I am a lawyer by profession and I also work with a few NGOs. For this, I have to educate people about their rights.
During one of my lectures for a community, which comprised mainly of elderly women doing social work, I came across a very interesting situation.
One of the elderly ladies stood up and told the class that she wanted to share her experience of the law and the judiciary. She told us that whenever she would board the train from Virar station, she used to come across a few beggars with small children, who were always sleeping. After a few days, she decided to confront them as she felt that something was fishy. Subsequently, she decided to file a police complaint. She reported the case to the railway police station – and then forgot about the matter.
Days passed by – but she was frustrated that the police had not acted on her complaint. Finally, she decided that the police was corrupt and that this country would not change. Ever since, she has repeatedly narrated the same story to all the people she has met.
Then came the most interesting part of the conversation.
Annu Aunty: “This is the reason I say this entire country is corrupt. The police do not work without bribery…”
Me: “Aunty, do you have a copy of the complaint you filed with them?”
Annu Aunty: “What complaint copy?”
Me: “Aunty, when you said that you had filed a complaint, it means that you must have given them something in writing and they must have acknowledged it. Some paper work must also have been done. Do you remember the name of the inspector who was there?”

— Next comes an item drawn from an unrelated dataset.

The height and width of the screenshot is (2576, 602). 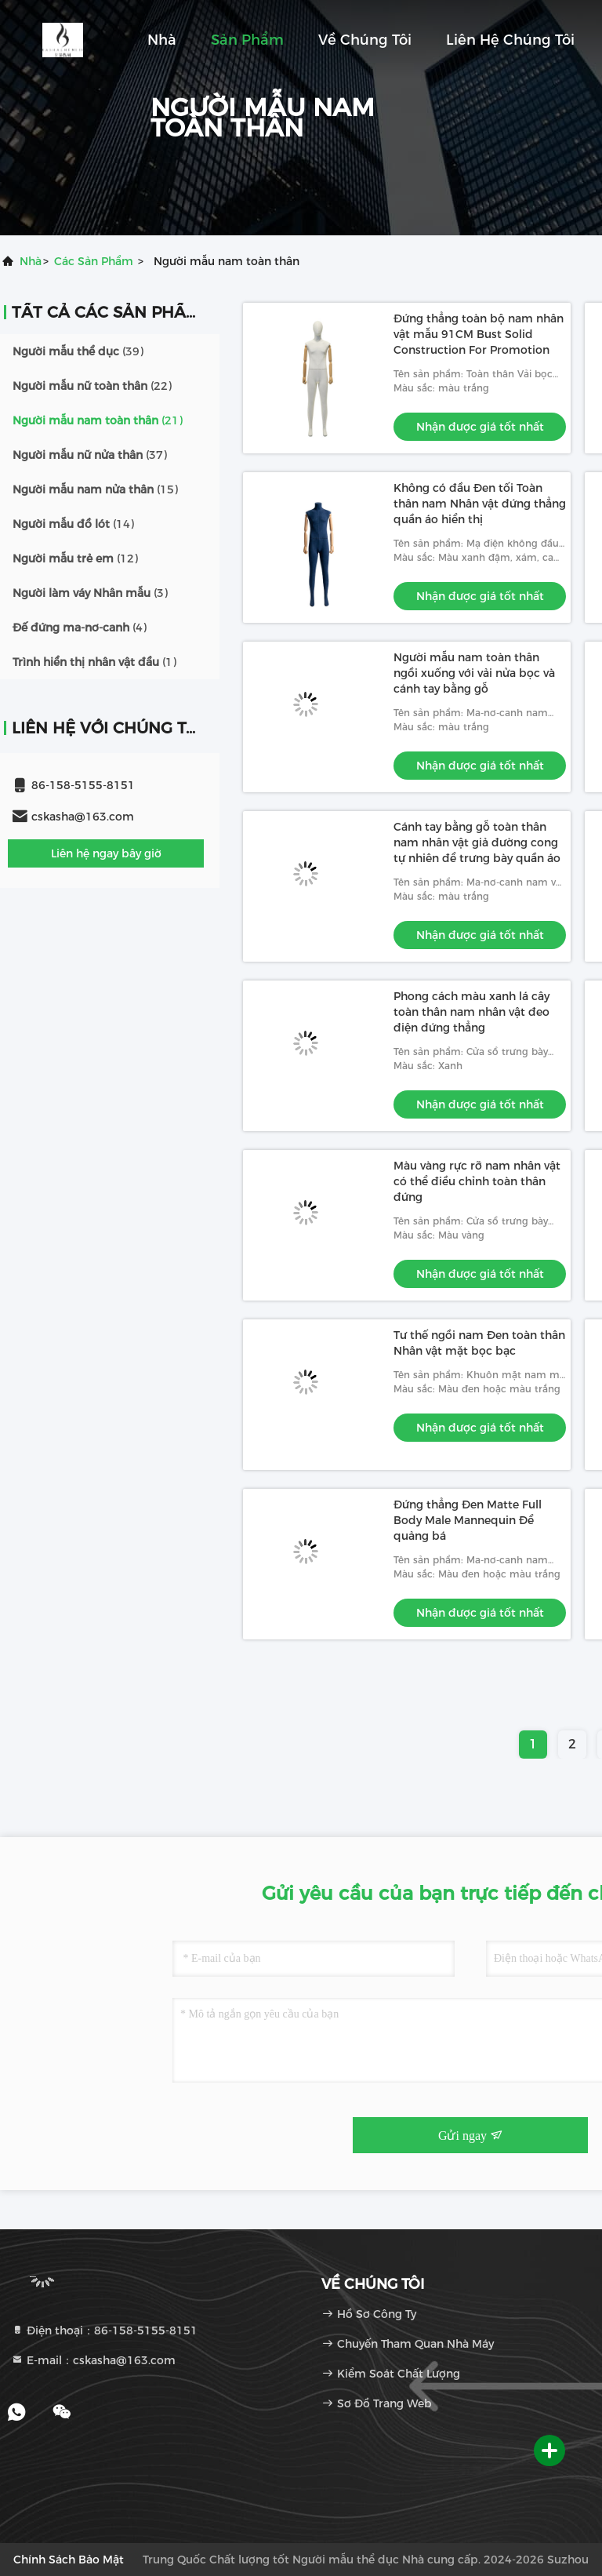 What do you see at coordinates (98, 420) in the screenshot?
I see `(21)` at bounding box center [98, 420].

Annu Aunty: “No, beta. I just met a police constable, told him about this thing and went away. I never saw him again on that platform. I don’t understand about this complaint and all. I only talked to him and walked away.”
This lack of knowledge of legal procedures is the reason why complaints are not registered.
There are children who live with their families on the street. Some of these street children are ones who were kidnapped or sold for a very petty amount. Some of them are children of migrant workers, who are unaware of their surroundings and the situation they are in.
It should be noted that these children are vulnerable and can easily be influenced by criminals. They often get addicted to drugs and other vices, because of their vulnerability and hunger to satisfy physical and emotional needs. They also often become victims of prostitution or sexual abuse.
Many a times, these children are self-employed – they are rag pickers, errand boys for different shopkeepers or bootleggers, or are victims of child labour. They are subject to the worst kind of hardships that you can think of – from being underpaid to working for 16 hours per day under hazardous conditions.
If you come across any such case you would like to complain about, these are the following steps that you need to follow:-
1. Report to the nearest police station. File a proper complaint. The police and the judiciary do not work the way they are shown in movies. There is a procedure.
2. If you see a street child who has been forced into begging or is being trafficked, click a photo. But you should also intervene and make the necessary noise. Do remember that an offender is always scared of the mob. Many a times, these offenders traffic the children using public transport.
3. Get in touch with NGOs such as CHILDLINE, which deal with such cases.
Maybe your one voice may change someone’s life!